» TASK OBJECTIVE
Where the line containing "Kennis van en" appears, start copying; continue through the last line below and copy nothing else.

Saved entries:
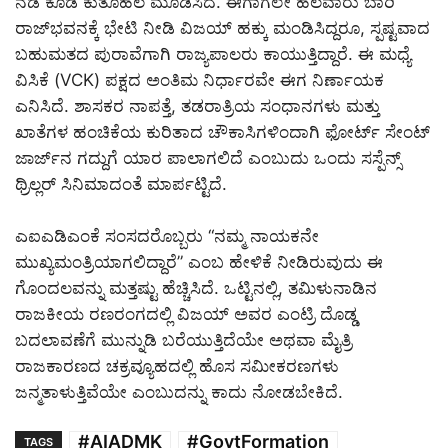
ನಡೆ ಕೂಡ ಕುತೂಹಲ ಮೂಡಿಸಿದೆ. ಈಗಾಗಲೇ ಹಲವಾರು ಬಾರಿ
ರಾಜ್‌ಭವನಕ್ಕೆ ಭೇಟಿ ನೀಡಿ ವಿಜಯ್ ಹಕ್ಕು ಮಂಡಿಸಿದ್ದರೂ, ಸ್ಪಷ್ಟವಾದ
ಬಹುಮತದ ಪುರಾವೆಗಾಗಿ ರಾಜ್ಯಪಾಲರು ಕಾಯುತ್ತಿದ್ದಾರೆ. ಈ ಮಧ್ಯೆ
ವಿಸಿಕೆ (VCK) ಪಕ್ಷದ ಅಂತಿಮ ನಿರ್ಧಾರವೇ ಈಗ ನಿರ್ಣಾಯಕ
ಎನಿಸಿದೆ. ಶಾಸಕರ ನಾಪತ್ತೆ, ತಡರಾತ್ರಿಯ ಸಂಧಾನಗಳು ಮತ್ತು
ಖಾತೆಗಳ ಹಂಚಿಕೆಯ ಕುರಿತಾದ ಚೌಕಾಸಿಗಳಿಂದಾಗಿ ಫೋರ್ಟ್ ಸೇಂಟ್
ಜಾರ್ಜ್‌ನ ಗದ್ದುಗೆ ಯಾರ ಪಾಲಾಗಲಿದೆ ಎಂಬುದು ಒಂದು ಸಸ್ಪೆನ್ಸ್
ಥ್ರಿಲ್ಲರ್ ಸಿನಿಮಾದಂತೆ ಮಾರ್ಪಟ್ಟಿದೆ.
ಎಐಎಡಿಎಂಕೆ ಸಂಸದರೊಬ್ಬರು “ನಮ್ಮ ನಾಯಕನೇ
ಮುಖ್ಯಮಂತ್ರಿಯಾಗಲಿದ್ದಾರೆ” ಎಂಬ ಹೇಳಿಕೆ ನೀಡಿರುವುದು ಈ
ಗೊಂದಲವನ್ನು ಮತ್ತಷ್ಟು ಹೆಚ್ಚಿಸಿದೆ. ಒಟ್ಟಿನಲ್ಲಿ, ತಮಿಳುನಾಡಿನ
ರಾಜಕೀಯ ರಣರಂಗದಲ್ಲಿ ವಿಜಯ್ ಅವರ ಎಂಟ್ರಿ ದೊಡ್ಡ
ಬದಲಾವಣೆಗೆ ಮುನ್ನುಡಿ ಬರೆಯುತ್ತಿದೆಯೇ ಅಥವಾ ಮೈತ್ರಿ
ರಾಜಕಾರಣದ ಚಕ್ರವ್ಯೂಹದಲ್ಲಿ ಹೊಸ ಸಮೀಕರಣಗಳು
ಜನ್ಮತಾಳುತ್ತಿವೆಯೇ ಎಂಬುದನ್ನು ಕಾದು ನೋಡಬೇಕಿದೆ.
#AIADMK
#GovtFormation
TAGS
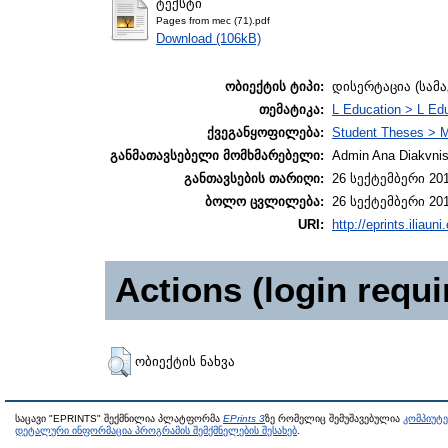
ტექსტი
Pages from mec (71).pdf
Download (106kB)
ობიექტის ტიპი:
დისერტაცია (სამ
თემატიკა:
L Education > L Edu
ქვეგანყოფილება:
Student Theses > M
განმათავსებელი მომხმარებელი:
Admin Ana Diakvnish
განთავსების თარიღი:
26 სექტემბერი 201
ბოლო ცვლილება:
26 სექტემბერი 201
URI:
http://eprints.iliaun
Actions (login requi
ობიექტის ნახვა
საცავი "EPRINTS" შექმნილია პლატფორმა
EPrints 3
ზე რომელიც შემუშავებულია
კომპიუტ
დეტალური ინფორმაცია პროგრამის შემქმნელების შესახებ
.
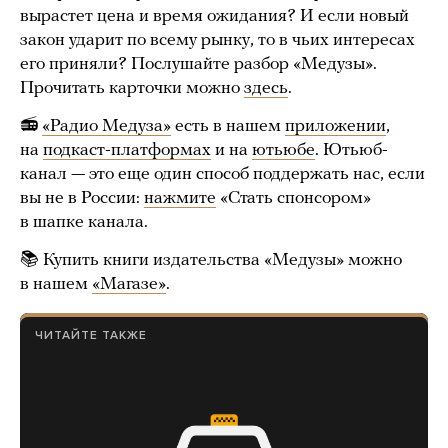
вырастет цена и время ожидания? И если новый
закон ударит по всему рынку, то в чьих интересах
его приняли? Послушайте разбор «Медузы».
Прочитать карточки можно
здесь
.
📻
«Радио Медуза»
есть в нашем
приложении
,
на
подкаст-платформах
и на
ютьюбе
. Ютьюб-
канал — это еще один способ поддержать нас, если
вы не в России:
нажмите
«Стать спонсором»
в шапке канала.
📚 Купить книги издательства «Медузы» можно
в нашем
«Магазе»
.
ЧИТАЙТЕ ТАКЖЕ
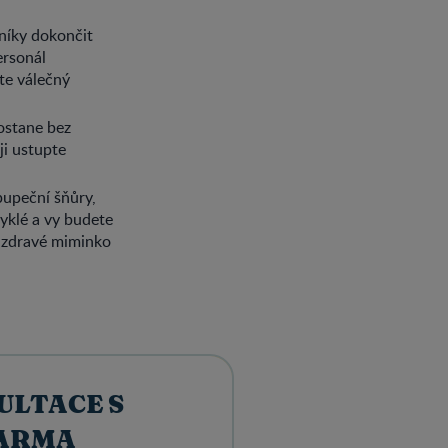
dníky dokončit
ersonál
ste válečný
ostane bez
ji ustupte
pupeční šňůry,
yklé a vy budete
í zdravé miminko
ULTACE S
ARMA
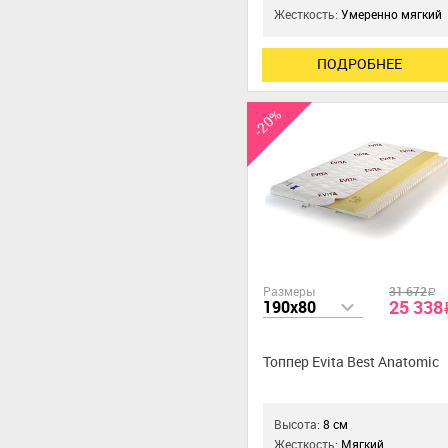
Жесткость:
Умеренно мягкий
ПОДРОБНЕЕ
-20%
Размеры
31 672
a
25 338
190x80
Топпер Evita Best Anatomic
Высота:
8 см
Жесткость:
Мягкий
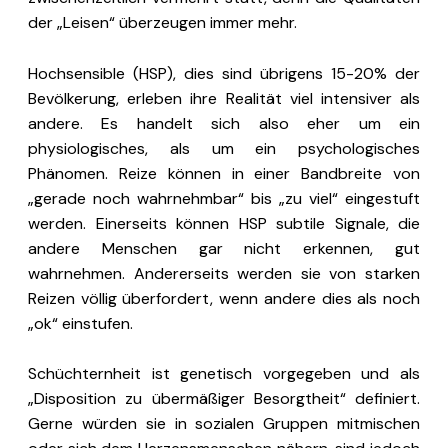
der „Leisen“ überzeugen immer mehr.
Hochsensible (HSP), dies sind übrigens 15-20% der
Bevölkerung, erleben ihre Realität viel intensiver als
andere. Es handelt sich also eher um ein
physiologisches, als um ein psychologisches
Phänomen. Reize können in einer Bandbreite von
„gerade noch wahrnehmbar“ bis „zu viel“ eingestuft
werden. Einerseits können HSP subtile Signale, die
andere Menschen gar nicht erkennen, gut
wahrnehmen. Andererseits werden sie von starken
Reizen völlig überfordert, wenn andere dies als noch
„ok“ einstufen.
Schüchternheit ist genetisch vorgegeben und als
„Disposition zu übermäßiger Besorgtheit“ definiert.
Gerne würden sie in sozialen Gruppen mitmischen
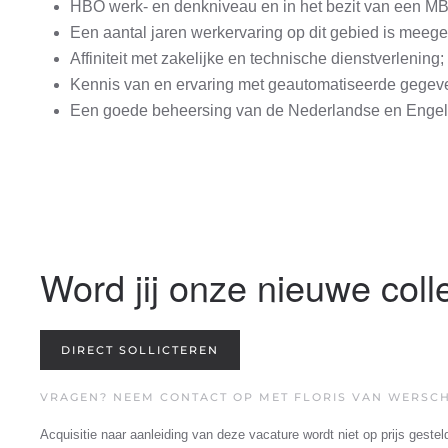
HBO werk- en denkniveau en in het bezit van een M
Een aantal jaren werkervaring op dit gebied is meeg
Affiniteit met zakelijke en technische dienstverlening;
Kennis van en ervaring met geautomatiseerde gegev
Een goede beheersing van de Nederlandse en Engelse
Word jij onze nieuwe col
DIRECT SOLLICTEREN
VRAGEN? NEEM CONTACT OP MET FLORIS VAN WERSCH V
Acquisitie naar aanleiding van deze vacature wordt niet op prijs gestel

» SOLUTION
Kennis van en ervaring met geautomatiseerde gegev
Een goede beheersing van de Nederlandse en Engelse
Word jij onze nieuwe col
DIRECT SOLLICTEREN
VRAGEN? NEEM CONTACT OP MET FLORIS VAN WERSCH V
Acquisitie naar aanleiding van deze vacature wordt niet op prijs gestel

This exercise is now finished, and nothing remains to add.